Seeds seem to have first evolved. about 350 million years ago. Once this happened, there was an explosion of different types of plants as they completely covered the earth. The first woody trees evolved (not grasses, they occurred much later). But finally, forests that would look vaguely familiar to us arrived.


Why do plants matter?

This is a diagram of a tiny portion of the complex chemistry that plants undergo to produce certain types of chemicals called ‘secondary metabolites’. All animals have a fair bit of this, but plants are so much more chemically complex. They produce structures to absorb light, toxins to fight off parasites, sugars and proteins to build and repair their cells, and all sorts of other chemicals (Image: Genome.jp).

Most people look down on plants. They see them as a less sophisticated life form of life.

We’ve already talked about the importance of photosynthesis (see our post). But there are many other senses in which plants are vastly more adaptable organisms than animals.

Imagine you could not move. Instead of going inside a house or a cave when it got cold, or putting on a jumper, you had to stay completely still and endure the elements. Same thing when it rained or got windy. And the only thing you could eat is the dirt beneath your feet and breath the air. If an animal came and had a nibble on you, the only thing you could do was repair yourself, and evolve a stronger body to prevent it from happening again.

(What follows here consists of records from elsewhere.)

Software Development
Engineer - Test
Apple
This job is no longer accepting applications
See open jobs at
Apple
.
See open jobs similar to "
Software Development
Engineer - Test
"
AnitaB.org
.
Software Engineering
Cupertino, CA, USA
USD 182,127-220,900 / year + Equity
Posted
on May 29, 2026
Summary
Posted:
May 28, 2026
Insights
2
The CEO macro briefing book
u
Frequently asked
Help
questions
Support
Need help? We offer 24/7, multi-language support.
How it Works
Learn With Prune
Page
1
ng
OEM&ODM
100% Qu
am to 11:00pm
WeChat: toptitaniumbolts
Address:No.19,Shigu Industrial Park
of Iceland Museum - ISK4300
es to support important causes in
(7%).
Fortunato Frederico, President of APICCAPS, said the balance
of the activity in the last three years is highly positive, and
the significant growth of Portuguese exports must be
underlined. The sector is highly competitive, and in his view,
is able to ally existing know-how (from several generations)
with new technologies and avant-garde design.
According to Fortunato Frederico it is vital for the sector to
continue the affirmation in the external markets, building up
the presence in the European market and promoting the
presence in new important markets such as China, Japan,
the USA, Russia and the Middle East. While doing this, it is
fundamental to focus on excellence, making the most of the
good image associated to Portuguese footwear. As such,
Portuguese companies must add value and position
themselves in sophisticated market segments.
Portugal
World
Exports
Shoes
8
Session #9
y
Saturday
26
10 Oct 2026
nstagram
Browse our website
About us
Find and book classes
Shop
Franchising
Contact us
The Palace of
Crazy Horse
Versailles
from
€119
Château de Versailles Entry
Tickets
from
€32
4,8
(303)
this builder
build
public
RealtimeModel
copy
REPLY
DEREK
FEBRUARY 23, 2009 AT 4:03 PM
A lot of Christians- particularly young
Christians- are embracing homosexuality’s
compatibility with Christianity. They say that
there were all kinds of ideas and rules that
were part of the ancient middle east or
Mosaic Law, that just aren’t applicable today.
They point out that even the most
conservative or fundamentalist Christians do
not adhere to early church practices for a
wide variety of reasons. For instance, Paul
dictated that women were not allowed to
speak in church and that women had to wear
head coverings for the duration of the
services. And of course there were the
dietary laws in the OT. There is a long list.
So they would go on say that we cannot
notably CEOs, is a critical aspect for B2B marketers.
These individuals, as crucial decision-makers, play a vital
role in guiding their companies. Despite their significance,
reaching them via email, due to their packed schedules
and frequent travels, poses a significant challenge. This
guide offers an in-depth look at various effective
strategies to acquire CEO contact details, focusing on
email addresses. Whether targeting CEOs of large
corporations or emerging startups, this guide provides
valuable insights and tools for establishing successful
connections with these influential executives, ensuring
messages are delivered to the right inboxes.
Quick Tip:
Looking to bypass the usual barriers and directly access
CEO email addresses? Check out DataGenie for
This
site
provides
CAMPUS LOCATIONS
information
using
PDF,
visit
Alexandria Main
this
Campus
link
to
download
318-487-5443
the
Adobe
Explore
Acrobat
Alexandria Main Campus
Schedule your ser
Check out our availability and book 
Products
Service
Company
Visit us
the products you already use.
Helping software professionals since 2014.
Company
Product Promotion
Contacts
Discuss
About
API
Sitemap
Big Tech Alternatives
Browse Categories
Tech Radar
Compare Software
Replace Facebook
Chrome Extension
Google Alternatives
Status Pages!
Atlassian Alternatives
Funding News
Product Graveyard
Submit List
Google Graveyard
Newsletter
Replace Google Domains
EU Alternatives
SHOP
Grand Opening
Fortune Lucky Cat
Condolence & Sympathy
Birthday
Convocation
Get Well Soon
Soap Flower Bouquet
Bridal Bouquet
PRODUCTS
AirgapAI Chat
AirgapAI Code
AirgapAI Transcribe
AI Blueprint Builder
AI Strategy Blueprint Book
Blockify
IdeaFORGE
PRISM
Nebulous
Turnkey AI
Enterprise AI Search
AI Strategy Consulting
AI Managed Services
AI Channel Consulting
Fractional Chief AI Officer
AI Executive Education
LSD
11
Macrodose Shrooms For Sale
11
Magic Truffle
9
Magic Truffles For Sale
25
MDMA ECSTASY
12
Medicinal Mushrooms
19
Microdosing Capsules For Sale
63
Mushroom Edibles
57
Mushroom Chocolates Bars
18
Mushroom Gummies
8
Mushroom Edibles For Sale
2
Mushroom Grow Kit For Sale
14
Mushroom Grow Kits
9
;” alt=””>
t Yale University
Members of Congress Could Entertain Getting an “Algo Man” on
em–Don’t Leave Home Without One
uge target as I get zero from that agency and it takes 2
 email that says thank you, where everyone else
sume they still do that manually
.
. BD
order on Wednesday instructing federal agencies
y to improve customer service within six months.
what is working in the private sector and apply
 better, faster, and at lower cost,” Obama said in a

This is the life of a plant. The complete inability for them to change their environment means they need to be vastly more chemically adaptable. Plants have thousands of different chemical pathways that they can use depending on many different factors – temperature, humidity, how much water or other nutrients they have available, and many more. A tree isn’t doing “nothing”, because it’s not moving (also – they do move a lot, just slowly). It is waging a constant chemical war against bugs and microbes attacking and defending, while managing its resources of water and nutrients, pumping them around its body. Some trees (deciduous ones) even randomly decide to drop all their leaves as they head into winter, just to conserve their chemical resources. Others can even survive having all their leaves and most of their branches chopped off – let’s see an animal try and do that.

A tree hugger is a phrase that is almost always used as an insult nowadays. And that is absurd. If you can’t hug trees for their contributions to keeping the planet going, there isn’t much point in hugging anything else.